** DATASET follows **

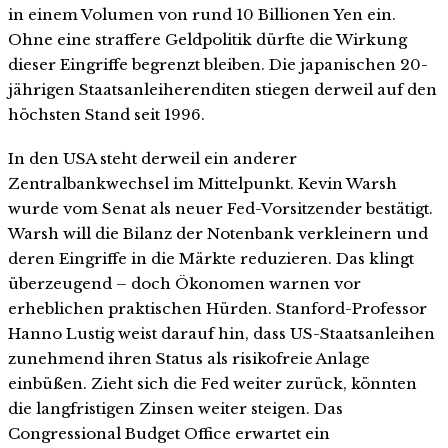
in einem Volumen von rund 10 Billionen Yen ein.
Ohne eine straffere Geldpolitik dürfte die Wirkung
dieser Eingriffe begrenzt bleiben. Die japanischen 20-
jährigen Staatsanleiherenditen stiegen derweil auf den
höchsten Stand seit 1996.
In den USA steht derweil ein anderer
Zentralbankwechsel im Mittelpunkt. Kevin Warsh
wurde vom Senat als neuer Fed-Vorsitzender bestätigt.
Warsh will die Bilanz der Notenbank verkleinern und
deren Eingriffe in die Märkte reduzieren. Das klingt
überzeugend – doch Ökonomen warnen vor
erheblichen praktischen Hürden. Stanford-Professor
Hanno Lustig weist darauf hin, dass US-Staatsanleihen
zunehmend ihren Status als risikofreie Anlage
einbüßen. Zieht sich die Fed weiter zurück, könnten
die langfristigen Zinsen weiter steigen. Das
Congressional Budget Office erwartet ein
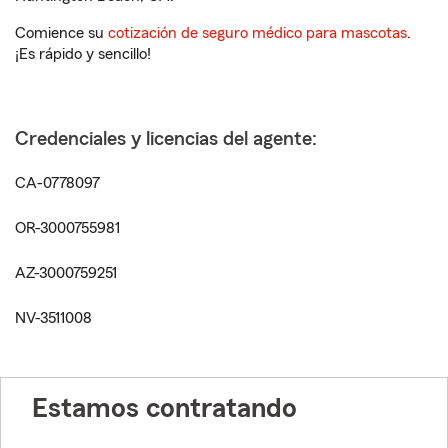
Comience su
cotización de seguro médico para mascotas
.
¡Es rápido y sencillo!
Credenciales y licencias del agente:
CA-0778097
OR-3000755981
AZ-3000759251
NV-3511008
Estamos contratando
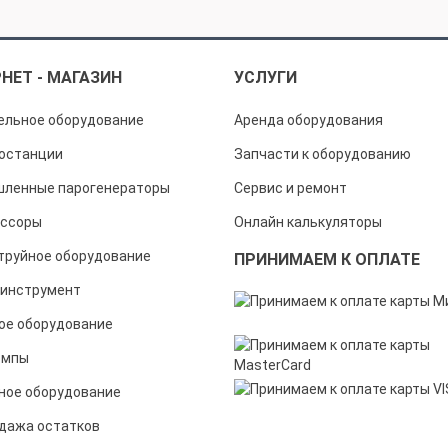
НЕТ - МАГАЗИН
УСЛУГИ
ельное оборудование
Аренда оборудования
останции
Запчасти к оборудованию
ленные парогенераторы
Сервис и ремонт
ссоры
Онлайн калькуляторы
труйное оборудование
ПРИНИМАЕМ К ОПЛАТЕ
инструмент
ое оборудование
омпы
ное оборудование
дажа остатков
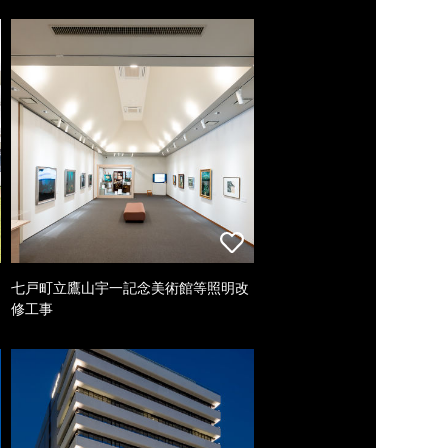
七戸町立鷹山宇一記念美術館等照明改
修工事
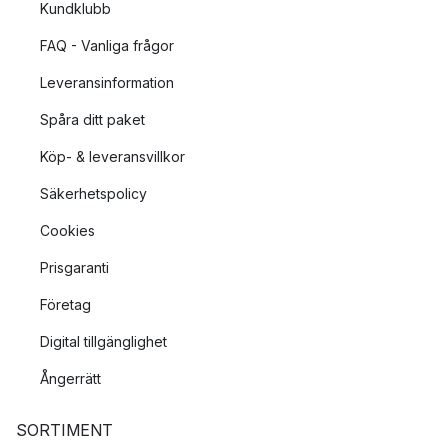
Kundklubb
FAQ - Vanliga frågor
Leveransinformation
Spåra ditt paket
Köp- & leveransvillkor
Säkerhetspolicy
Cookies
Prisgaranti
Företag
Digital tillgänglighet
Ångerrätt
SORTIMENT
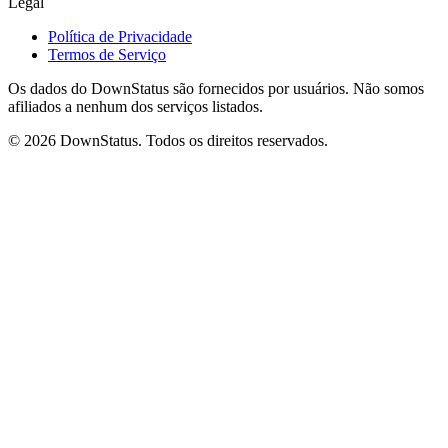
Legal
Política de Privacidade
Termos de Serviço
Os dados do DownStatus são fornecidos por usuários. Não somos
afiliados a nenhum dos serviços listados.
© 2026 DownStatus. Todos os direitos reservados.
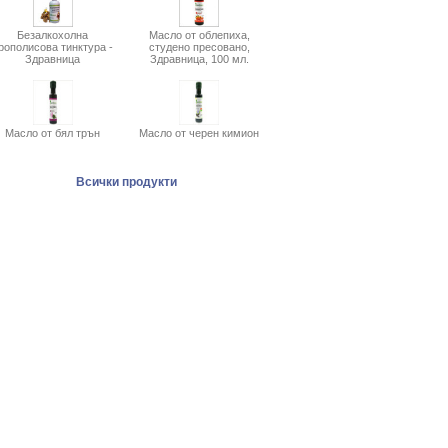
Безалкохолна
Масло от облепиха,
рополисова тинктура -
студено пресовано,
Здравница
Здравница, 100 мл.
Масло от бял трън
Масло от черен кимион
Всички продукти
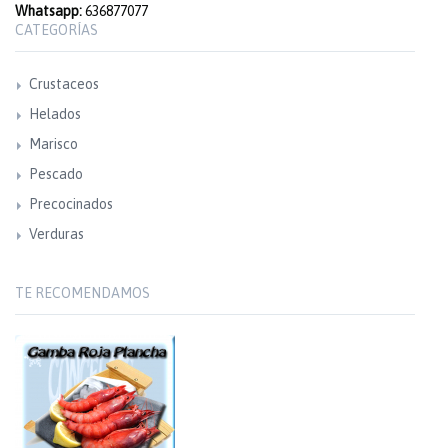
Whatsapp:
636877077
CATEGORÍAS
Crustaceos
Helados
Marisco
Pescado
Precocinados
Verduras
TE RECOMENDAMOS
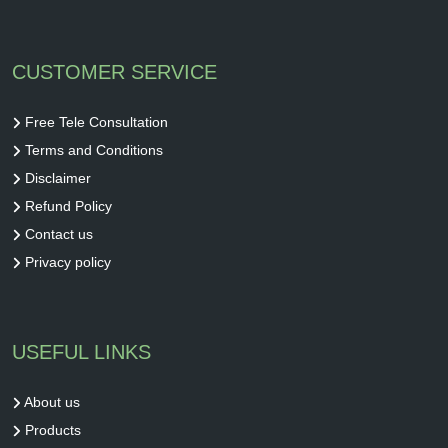
CUSTOMER SERVICE
Free Tele Consultation
Terms and Conditions
Disclaimer
Refund Policy
Contact us
Privacy policy
USEFUL LINKS
About us
Products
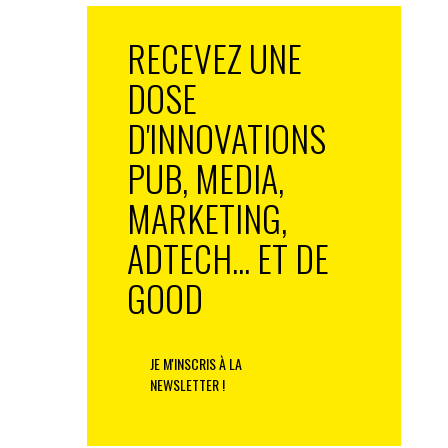
RECEVEZ UNE
DOSE
D'INNOVATIONS
PUB, MEDIA,
MARKETING,
ADTECH... ET DE
GOOD
JE M'INSCRIS À LA
NEWSLETTER !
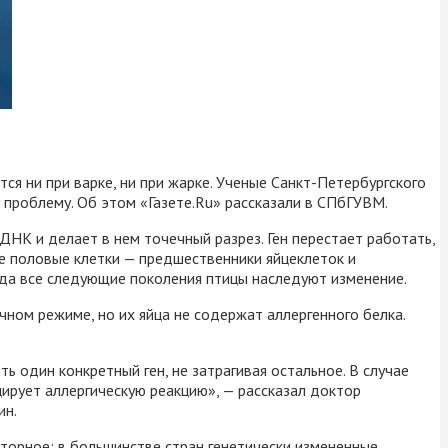
ся ни при варке, ни при жарке. Ученые Санкт-Петербургского
проблему. Об этом «Газете.Ru» рассказали в СПбГУВМ.
НК и делает в нем точечный разрез. Ген перестает работать,
ые половые клетки — предшественники яйцеклеток и
гда все следующие поколения птицы наследуют изменение.
ном режиме, но их яйца не содержат аллергенного белка.
 один конкретный ген, не затрагивая остальное. В случае
цирует аллергическую реакцию», — рассказал доктор
ин.
яторное: в большинстве стран генетически измененные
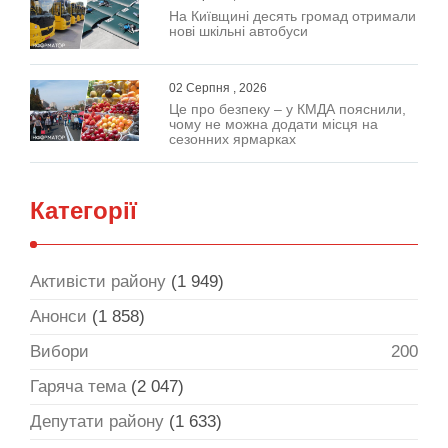
На Київщині десять громад отримали
нові шкільні автобуси
02 Серпня , 2026
Це про безпеку – у КМДА пояснили,
чому не можна додати місця на
сезонних ярмарках
Категорії
Активісти району
(1 949)
Анонси
(1 858)
Вибори
200
Гаряча тема
(2 047)
Депутати району
(1 633)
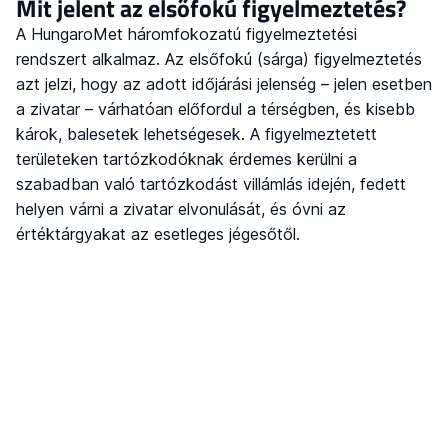
Mit jelent az elsőfokú figyelmeztetés?
A HungaroMet háromfokozatú figyelmeztetési
rendszert alkalmaz. Az elsőfokú (sárga) figyelmeztetés
azt jelzi, hogy az adott időjárási jelenség – jelen esetben
a zivatar – várhatóan előfordul a térségben, és kisebb
károk, balesetek lehetségesek. A figyelmeztetett
területeken tartózkodóknak érdemes kerülni a
szabadban való tartózkodást villámlás idején, fedett
helyen várni a zivatar elvonulását, és óvni az
értéktárgyakat az esetleges jégesőtől.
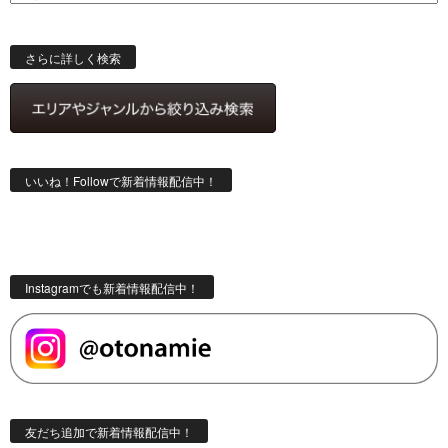
ス
検
索
さらに詳しく検索
いいね！Followで新着情報配信中！
Instagramでも新着情報配信中！
友だち追加で新着情報配信中！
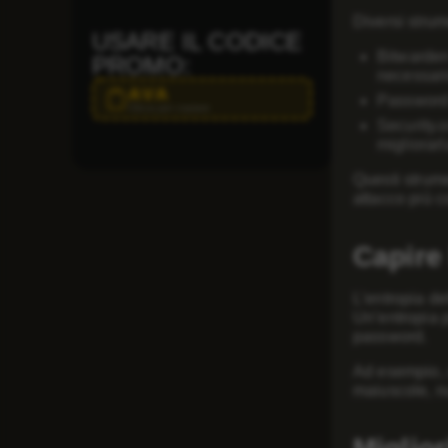
Diversi strum
USARE IL CODICE
Bitwarden
PROMO:
necessario
AVA
Password 
Clicca per copiare
Security.
migliorarl
Questi strume
attacco più 
Capire
L’entropia de
Un’entropia p
password.
Ad esempio, u
maiuscole, n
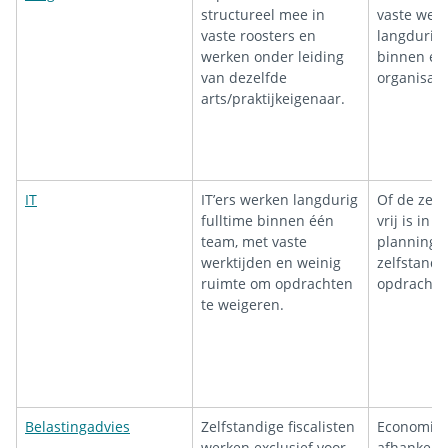
structureel mee in
vaste werk
vaste roosters en
langdurige
werken onder leiding
binnen éé
van dezelfde
organisati
arts/praktijkeigenaar.
IT
IT’ers werken langdurig
Of de zelf
fulltime binnen één
vrij is in 
team, met vaste
planning. 
werktijden en weinig
zelfstand
ruimte om opdrachten
opdrachtge
te weigeren.
Belastingadvies
Zelfstandige fiscalisten
Economis
werken exclusief voor
afhankelij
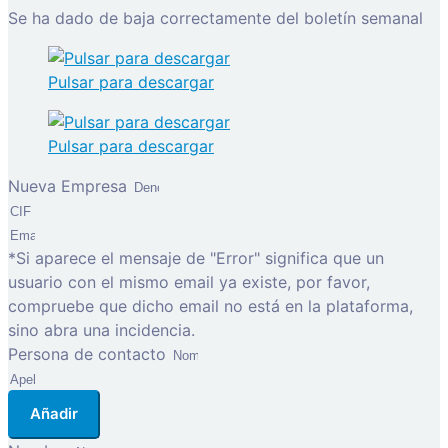
Se ha dado de baja correctamente del boletín semanal
Pulsar para descargar
Pulsar para descargar
Nueva Empresa
*Si aparece el mensaje de "Error" significa que un
usuario con el mismo email ya existe, por favor,
compruebe que dicho email no está en la plataforma,
sino abra una incidencia.
Persona de contacto
Añadir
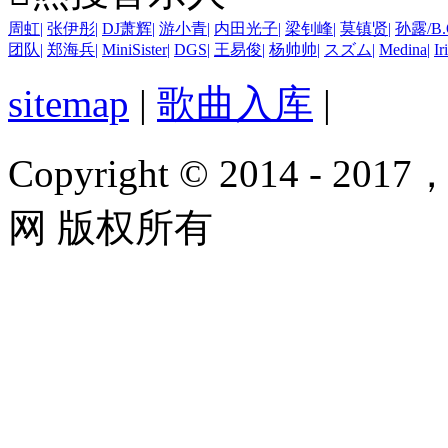
周虹
|
张伊彤
|
DJ萧辉
|
游小青
|
内田光子
|
梁钊峰
|
莫镇贤
|
孙露/B
团队
|
郑海兵
|
MiniSister
|
DGS
|
王易俊
|
杨帅帅
|
スズム
|
Medina
|
Ir
sitemap
|
歌曲入库
|
Copyright © 2014 - 2017
网 版权所有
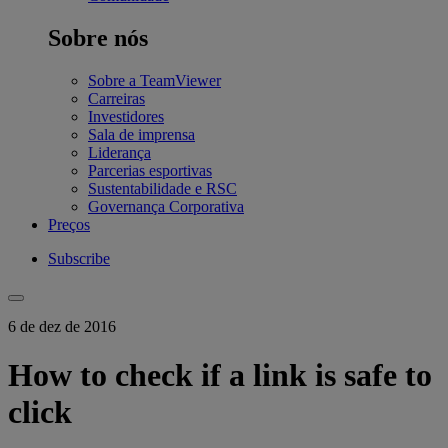
Sobre nós
Sobre a TeamViewer
Carreiras
Investidores
Sala de imprensa
Liderança
Parcerias esportivas
Sustentabilidade e RSC
Governança Corporativa
Preços
Subscribe
6 de dez de 2016
How to check if a link is safe to
click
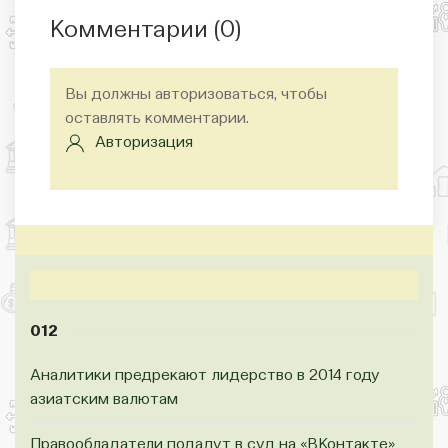
Комментарии (
0
)
Вы должны авторизоваться, чтобы
оставлять комментарии.
Авторизация
012
Аналитики предрекают лидерство в 2014 году
азиатским валютам
Правообладатели подадут в суд на «ВКонтакте»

** End of DATASET **

## TASK REQUIREMENTS
Reply with nothing but the number of lines in the data that include the word "оборудование".

## SOLUTION BELOW
4